Lebanon has been without a fully functioning government for nearly ten months, with President Michel Aoun and Prime Minister-designate Saad Hariri unable to reach an agreement on a cabinet. Disagreements center on the number of ministers to be appointed and how they will be distributed based on sectarian and political representation. They have met 18 times since Hariri’s appointment in October and have been unable to resolve their differences.
Hariri and his political party, the Future Movement, insist on a technocratic government centered on reforms.
Meanwhile, Aoun and his Free Patriotic Movement Party have stated that they do not want veto power, but rather a more representative government. In Lebanon, a country with a delicate sectarian power-sharing system, political paralysis is not uncommon. It was previously without a president for nearly two and a half years, until Aoun took power in late 2016. However, things have changed dramatically since then.
Lebanon is currently reeling from a devastating economic crisis that has pushed more than half of its population into poverty. Aside from having to deal with a local currency that has lost more than 85 percent of its value in less than a year, people are also struggling to afford basic food items that have increased 400 percent in price.
Lebanon’s currency fell precipitously in 2020, with the COVID-19 pandemic further destroying the country’s economy. The devastating Beirut Port explosion in August killed over 200 people, injured over 6,000 others, and leveled many of the capital’s neighborhoods.
With the country nearing the end of its financial reserves, the international community promised Lebanon support on the condition that it form a government and implement economic and structural reforms.
Over the last three years, states and international organizations have promised Lebanon billions of dollars in loans and aid to repair its deteriorating infrastructure, rebuild the destroyed Beirut Port, and participate in an International Monetary Fund program to help the country overcome its economic difficulties.
In a statement, the Office of the United Nations Special Coordinator for Lebanon told Al Jazeera that the country’s rulers must “put the interests of the country above political and personal agendas” in order to help steer it toward recovery. Despite this, Lebanon’s rulers have remained unmoved. Aoun has repeatedly suggested that Hariri resign, and some officials close to Hariri have hinted that the option is on the table.
While the international community’s repeated statements and meetings with Lebanese officials have yielded no results, Lebanon’s former colonizers have attempted to be more proactive.
French President Emmanuel Macron jetted to Beirut several days after the port explosion in early August and offered humanitarian aid but conditioned it on structural reforms. Macron and other world leaders raised about $300m in humanitarian aid for the country.
Macron returned in late August, pressing for the formation of a government and reforms before any assistance was given to rebuild the port and help its battered economy. He released a draft economic road map, dubbed the “French initiative,” that included reforms such as restructuring the electricity sector, implementing a forensic audit of the central bank’s accounts, and resuming talks with the International Monetary Fund.
The Lebanese government has promised to support this plan. Macron and the devastating blast appeared to be a watershed moment, but they were not. By late September, France’s president had accused the country’s leaders of “collective betrayal,” and had given them six weeks to put the French initiative into action. That did not happen, and France’s travel restrictions imposed on Lebanese officials accused of obstructing the formation of a government also did not work.
The French initiative, according to Joseph Bahout, director of the American University of Beirut’s Issam Fares Institute and a former consultant with the French foreign ministry, was “a failure, not a fiasco.”
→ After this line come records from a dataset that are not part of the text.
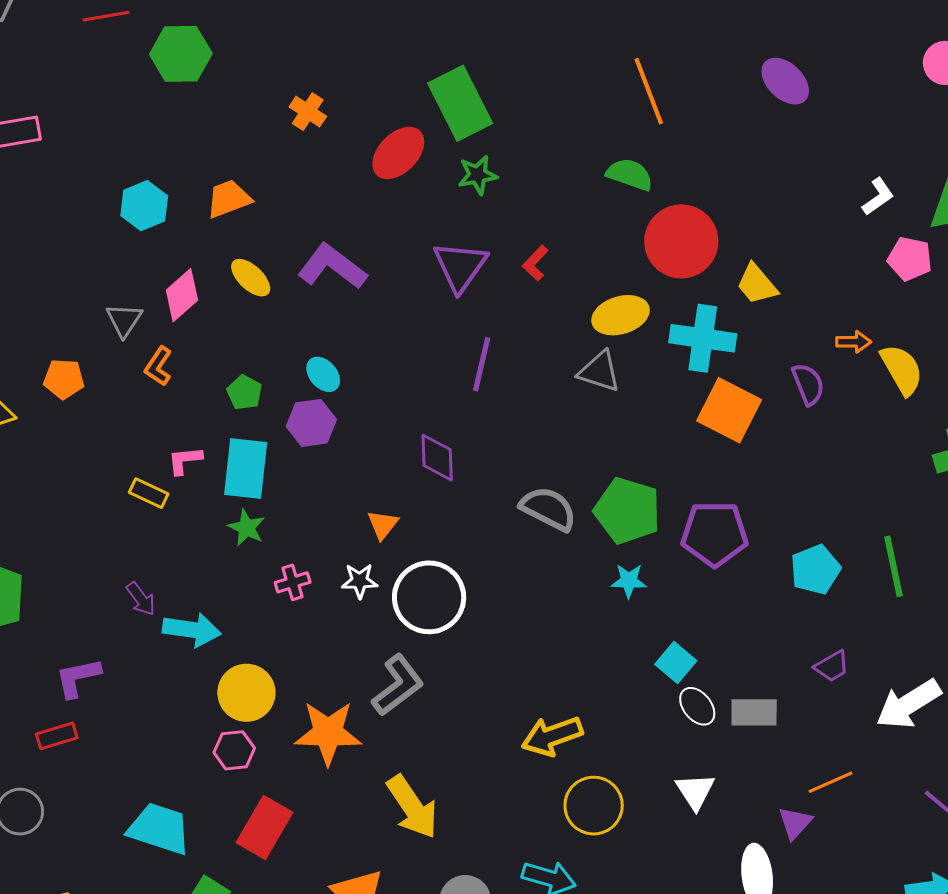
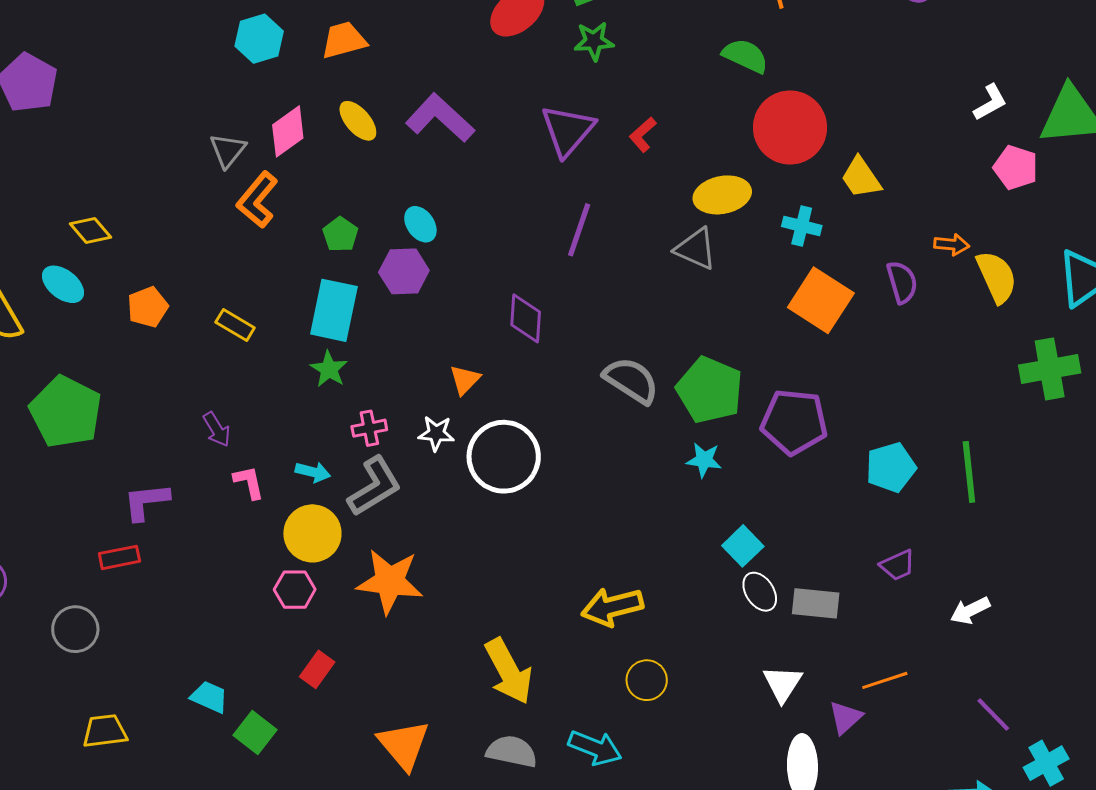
cyan cross: (703, 338) -> (802, 226), size x0.6
orange L-shape: (158, 366) -> (257, 200), size x1.4
orange pentagon: (64, 379) -> (148, 307), moved, turned -30
pink L-shape: (185, 460) -> (249, 482), moved, turned 78
cyan arrow: (192, 630) -> (313, 472), moved, size x0.6
gray L-shape: (398, 685) -> (374, 486), moved
white arrow: (908, 704) -> (970, 610), size x0.6
white triangle: (695, 791) -> (782, 684), moved
yellow circle: (594, 806) -> (647, 680), size x0.7
yellow arrow: (412, 807) -> (509, 671), moved
red rectangle: (265, 828) -> (317, 669), size x0.6
cyan trapezoid: (159, 829) -> (209, 697), moved, size x0.6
Many of Macron’s demands were shared by an enraged populace who attempted to overthrow Lebanon’s ruling class in late 2019. Even at one of the most critical points in its short history, Lebanon’s tiny, cash-strapped rulers are ignoring the international community’s billions of dollars in financial assistance while continuing their political squabble.
It could be political suicide for Lebanon’s ruling parties, which have dominated the political and economic landscape for decades, including public-sector hiring and private contracting in exchange for political loyalty.